== Given entries ==
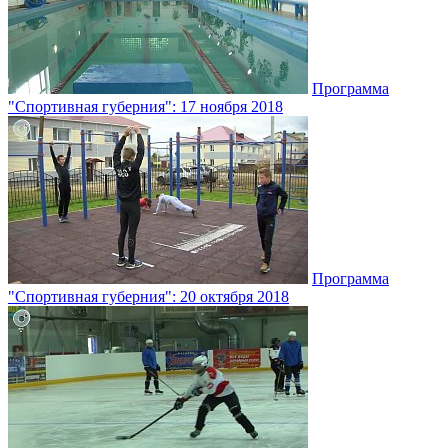
Программа
"Спортивная губерния": 17 ноября 2018
Программа
"Спортивная губерния": 20 октября 2018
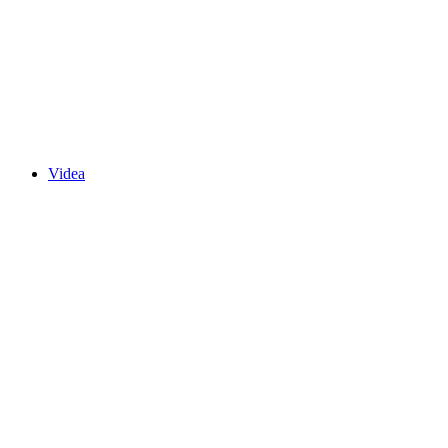
Videa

== Exercise aim ==
Every line of the listing that holds "Спортивная" is to be counted; give only the resulting number.

== Task response ==
2